• What the task asks:
Please copy exactly the line containing "de las regiones, para que puedan brindar" and every line after it, through the last line of the records below, leaving out all pictures.

• Source data:
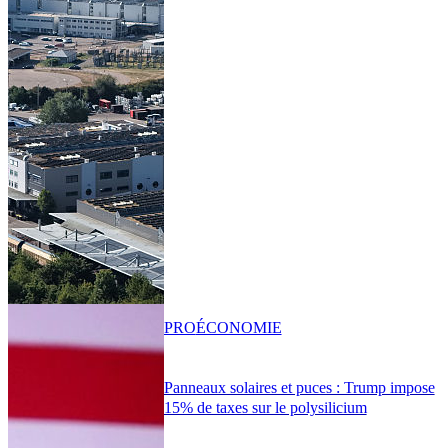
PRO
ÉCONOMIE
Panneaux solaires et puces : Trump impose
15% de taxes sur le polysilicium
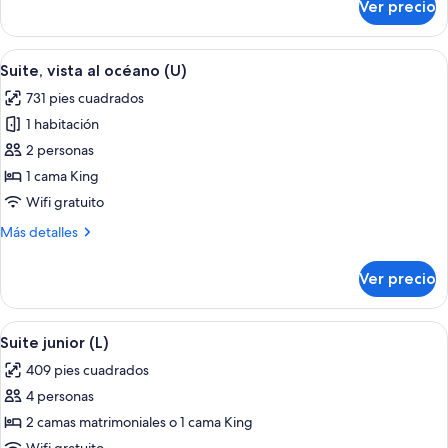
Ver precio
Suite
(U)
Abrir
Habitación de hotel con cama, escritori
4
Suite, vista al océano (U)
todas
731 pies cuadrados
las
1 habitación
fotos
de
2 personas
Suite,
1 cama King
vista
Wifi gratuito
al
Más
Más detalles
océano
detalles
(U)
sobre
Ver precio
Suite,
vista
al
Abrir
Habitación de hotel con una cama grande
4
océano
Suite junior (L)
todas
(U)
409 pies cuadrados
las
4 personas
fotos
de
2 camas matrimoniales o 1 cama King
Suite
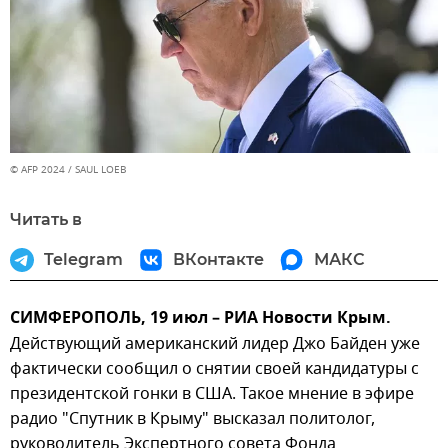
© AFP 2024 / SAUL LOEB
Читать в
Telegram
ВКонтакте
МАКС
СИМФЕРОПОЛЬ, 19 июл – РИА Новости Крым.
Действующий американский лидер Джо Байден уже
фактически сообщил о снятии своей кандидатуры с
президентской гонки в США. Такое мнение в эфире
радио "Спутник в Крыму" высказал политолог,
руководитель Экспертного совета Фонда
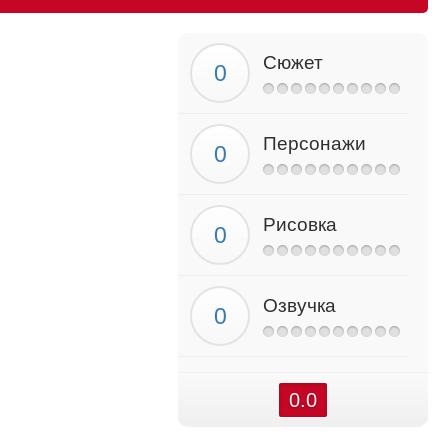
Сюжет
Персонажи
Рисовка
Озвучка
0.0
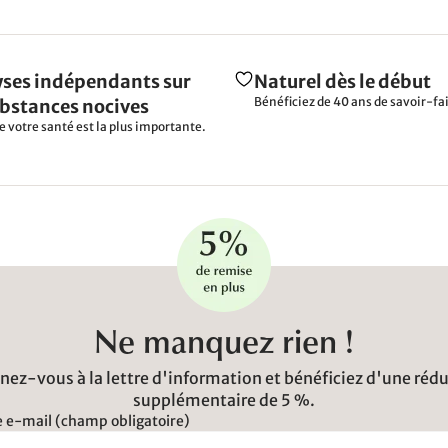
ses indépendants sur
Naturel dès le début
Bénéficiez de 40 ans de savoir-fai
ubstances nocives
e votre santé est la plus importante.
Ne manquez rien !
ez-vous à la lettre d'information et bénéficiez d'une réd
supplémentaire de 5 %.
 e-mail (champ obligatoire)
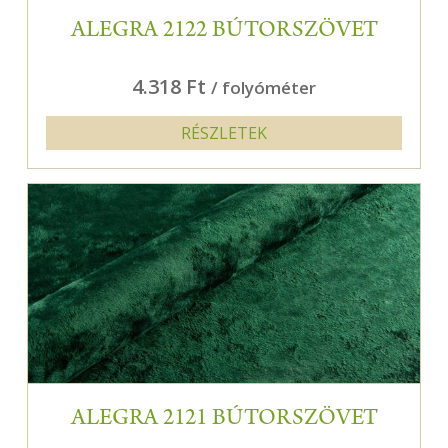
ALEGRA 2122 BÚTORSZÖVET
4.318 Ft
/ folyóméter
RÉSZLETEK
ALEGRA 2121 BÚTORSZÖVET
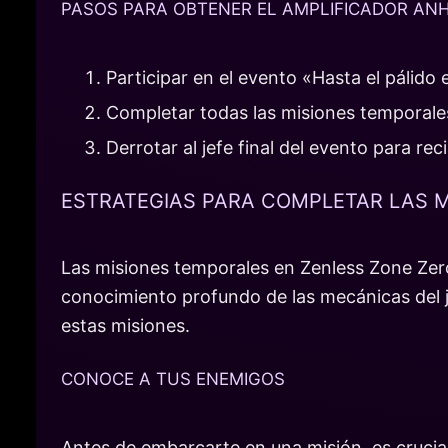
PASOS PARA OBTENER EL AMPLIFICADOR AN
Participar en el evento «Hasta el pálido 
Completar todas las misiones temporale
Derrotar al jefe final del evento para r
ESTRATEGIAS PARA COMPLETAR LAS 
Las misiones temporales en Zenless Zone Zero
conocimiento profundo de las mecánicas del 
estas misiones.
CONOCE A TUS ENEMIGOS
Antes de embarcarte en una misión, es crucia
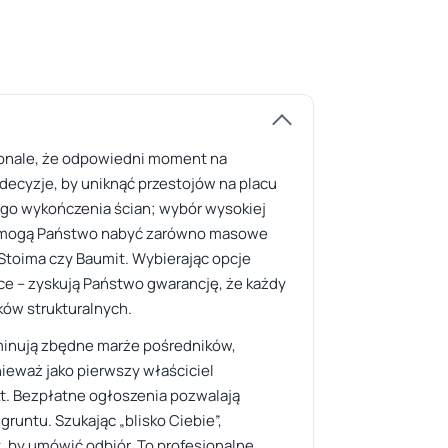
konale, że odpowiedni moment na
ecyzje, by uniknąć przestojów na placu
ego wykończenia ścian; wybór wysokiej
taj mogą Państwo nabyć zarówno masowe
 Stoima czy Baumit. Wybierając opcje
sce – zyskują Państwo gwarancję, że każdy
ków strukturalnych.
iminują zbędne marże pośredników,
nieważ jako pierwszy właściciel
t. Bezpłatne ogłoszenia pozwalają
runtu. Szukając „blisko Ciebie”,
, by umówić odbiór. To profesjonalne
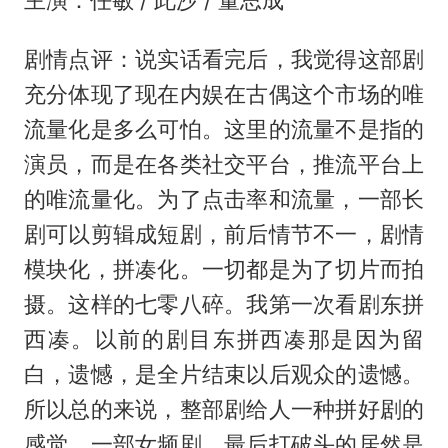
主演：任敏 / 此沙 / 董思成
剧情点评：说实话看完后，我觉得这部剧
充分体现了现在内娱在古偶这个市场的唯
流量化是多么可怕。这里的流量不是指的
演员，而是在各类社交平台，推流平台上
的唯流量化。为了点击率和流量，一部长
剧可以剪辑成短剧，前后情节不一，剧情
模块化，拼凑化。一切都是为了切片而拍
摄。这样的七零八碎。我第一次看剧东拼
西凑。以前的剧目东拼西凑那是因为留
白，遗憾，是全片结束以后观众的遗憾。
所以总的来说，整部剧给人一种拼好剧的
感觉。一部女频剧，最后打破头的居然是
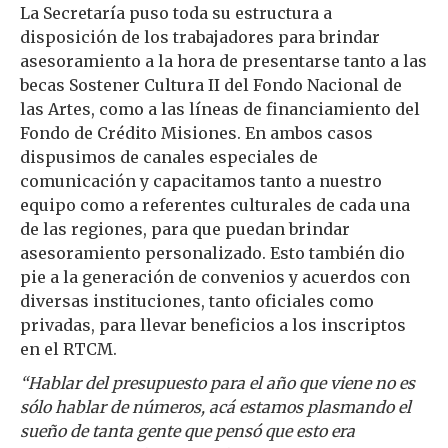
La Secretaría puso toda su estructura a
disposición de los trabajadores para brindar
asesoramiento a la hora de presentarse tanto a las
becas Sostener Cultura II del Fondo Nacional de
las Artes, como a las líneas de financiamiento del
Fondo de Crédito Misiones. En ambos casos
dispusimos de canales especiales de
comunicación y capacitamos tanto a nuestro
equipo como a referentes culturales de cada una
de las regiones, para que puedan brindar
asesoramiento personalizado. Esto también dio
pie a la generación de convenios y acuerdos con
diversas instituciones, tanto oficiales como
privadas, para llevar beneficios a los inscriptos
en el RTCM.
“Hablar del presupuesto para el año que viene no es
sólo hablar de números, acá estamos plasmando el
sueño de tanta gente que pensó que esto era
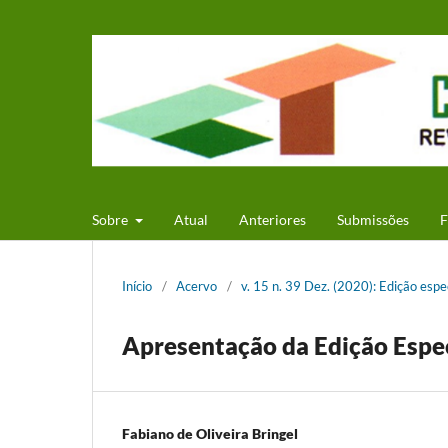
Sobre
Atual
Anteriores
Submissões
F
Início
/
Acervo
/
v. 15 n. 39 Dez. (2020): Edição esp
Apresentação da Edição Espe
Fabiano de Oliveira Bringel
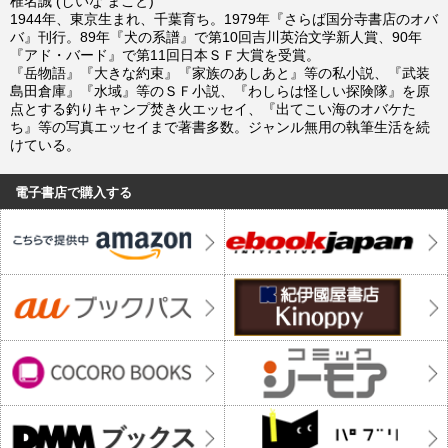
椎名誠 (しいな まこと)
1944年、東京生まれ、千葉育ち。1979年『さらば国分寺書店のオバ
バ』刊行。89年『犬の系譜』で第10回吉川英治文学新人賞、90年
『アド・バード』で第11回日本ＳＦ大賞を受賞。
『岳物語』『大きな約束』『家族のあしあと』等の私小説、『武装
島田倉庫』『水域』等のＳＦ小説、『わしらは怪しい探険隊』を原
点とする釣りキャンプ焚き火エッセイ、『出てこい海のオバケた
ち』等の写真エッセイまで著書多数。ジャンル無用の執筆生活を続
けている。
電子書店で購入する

• Output below:
de las regiones, para que puedan brindar
asesoramiento personalizado. Esto también dio
pie a la generación de convenios y acuerdos con
diversas instituciones, tanto oficiales como
privadas, para llevar beneficios a los inscriptos
en el RTCM.
“Hablar del presupuesto para el año que viene no es
sólo hablar de números, acá estamos plasmando el
sueño de tanta gente que pensó que esto era
Sobre
Atual
Anteriores
Submissões
F
Início
/
Acervo
/
v. 15 n. 39 Dez. (2020): Edição esp
Apresentação da Edição Espe
Fabiano de Oliveira Bringel
椎名誠 (しいな まこと)
1944年、東京生まれ、千葉育ち。1979年『さらば国分寺書店のオバ
バ』刊行。89年『犬の系譜』で第10回吉川英治文学新人賞、90年
『アド・バード』で第11回日本ＳＦ大賞を受賞。
『岳物語』『大きな約束』『家族のあしあと』等の私小説、『武装
島田倉庫』『水域』等のＳＦ小説、『わしらは怪しい探険隊』を原
点とする釣りキャンプ焚き火エッセイ、『出てこい海のオバケた
ち』等の写真エッセイまで著書多数。ジャンル無用の執筆生活を続
けている。
電子書店で購入する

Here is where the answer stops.